Par contre, le premier parti de l'opposition, contrairement à son homologue du deuxième groupe, a élaboré un programme où tout y est, tellement qu'il y a sept thèmes principaux suivis de trente-sept sujets. Rendu à ce point, il faudra deux ministres de l'Éducation.

Nous ne pouvons nous permettre de banaliser l'éducation. Pensons seulement à l'enjeu de la pénurie de main-d'œuvre qui sévit en ce moment au Québec. Ceci n'est que la pointe de l'iceberg.

Ensuite, il faut que le gouvernement réinvestisse dans les infrastructures scolaires, ce qui est en fait la base, car les enfants doivent pouvoir évoluer dans un milieu qui est sain, sans craindre que le toit d'un bâtiment puisse s'effondrer.

Puis, il y a la question d'attirer du personnel de qualité: des enseignants, des professionnels, des éducatrices et des directeurs qui seront passionnés par leur travail et qui auront envie de faire une différence dans la vie de leurs élèves. Après, il y a la surpopulation dans les écoles dont certaines doivent ajouter des unités modulaires. Et cela sans compter la problématique du décrochage ainsi que le faible taux de littératie au Québec.

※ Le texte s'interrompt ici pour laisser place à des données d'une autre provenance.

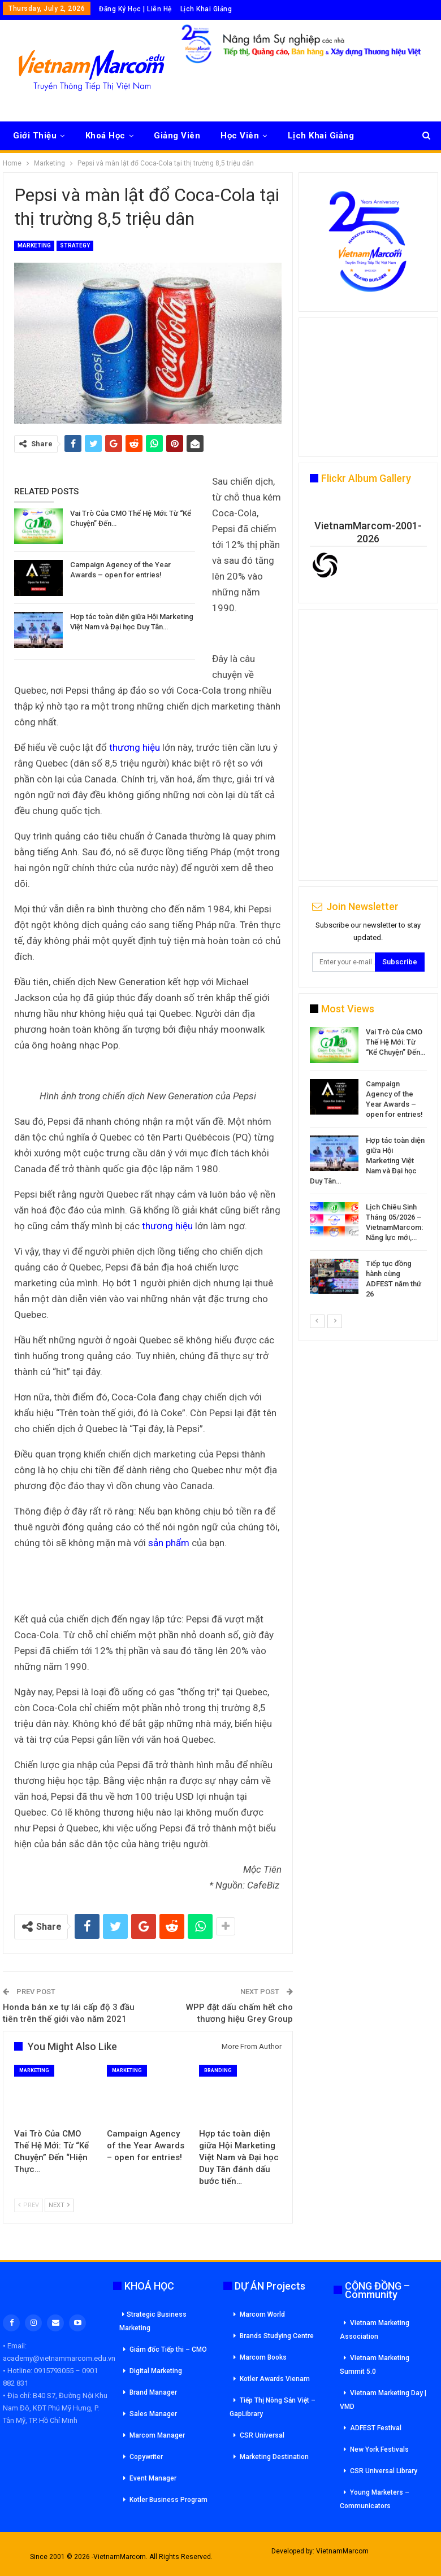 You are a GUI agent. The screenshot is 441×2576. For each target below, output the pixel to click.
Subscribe (399, 962)
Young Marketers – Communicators (374, 2499)
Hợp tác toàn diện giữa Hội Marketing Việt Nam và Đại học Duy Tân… (367, 1160)
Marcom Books (263, 2357)
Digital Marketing (155, 2371)
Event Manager (152, 2478)
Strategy (75, 245)
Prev (28, 2205)
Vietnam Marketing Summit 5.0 (374, 2364)
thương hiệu (134, 747)
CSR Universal (262, 2435)
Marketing (34, 245)
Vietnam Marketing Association (374, 2329)
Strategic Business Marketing (153, 2321)
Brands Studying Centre (277, 2336)
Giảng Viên (177, 135)
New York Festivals (379, 2449)
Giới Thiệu (35, 135)
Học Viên (239, 135)
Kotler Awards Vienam (275, 2379)
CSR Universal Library (383, 2471)
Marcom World (262, 2314)
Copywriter (146, 2457)
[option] (368, 1165)
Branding (218, 2070)
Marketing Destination (274, 2457)
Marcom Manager (157, 2435)
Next (59, 2205)
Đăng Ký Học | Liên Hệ (135, 9)
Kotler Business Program (168, 2500)
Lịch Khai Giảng (206, 9)
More (299, 135)
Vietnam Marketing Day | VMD (383, 2399)
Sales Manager (153, 2414)
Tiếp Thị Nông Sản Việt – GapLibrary (272, 2407)
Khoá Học (105, 135)
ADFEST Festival (375, 2428)
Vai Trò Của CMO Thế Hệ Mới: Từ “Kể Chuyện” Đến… (395, 1042)
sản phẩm (168, 1542)
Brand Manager (153, 2392)
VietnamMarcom (342, 2551)
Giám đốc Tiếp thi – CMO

Trop souvent, il nous semble que l'éducation consiste en une guerre de chiffres et de mots et que les actions nécessaires au bien-être des élèves semblent dénuées de pertinence. Les politiciens doivent comprendre la réalité sur le terrain versus la réalité politique.

En fait, il s'agit d'un plus grand mandat. L'éducation sert à former les citoyens de demain, afin que ceux-ci contribuent à la société. L'éducation doit être inlassablement valorisée, tout d'abord par le gouvernement ainsi que toutes les autres parties prenantes. Ensemble, ils se doivent de travailler de concert à voir plus loin que leurs intérêts politiques, ou autres, et d'être en mission pour les jeunes. Et pour cela, il faut voir loin et grand. Ce que malheureusement la politique nous offre très peu, en ce moment.

Après le premier octobre prochain, espérons que le parti qui se hissera aux commandes du pouvoir y verra que l'éducation est un héritage à léguer et qu'il en vaut la peine de se dévouer afin de créer une société plus riche d'idées, d'innovations, mais surtout d'inspiration.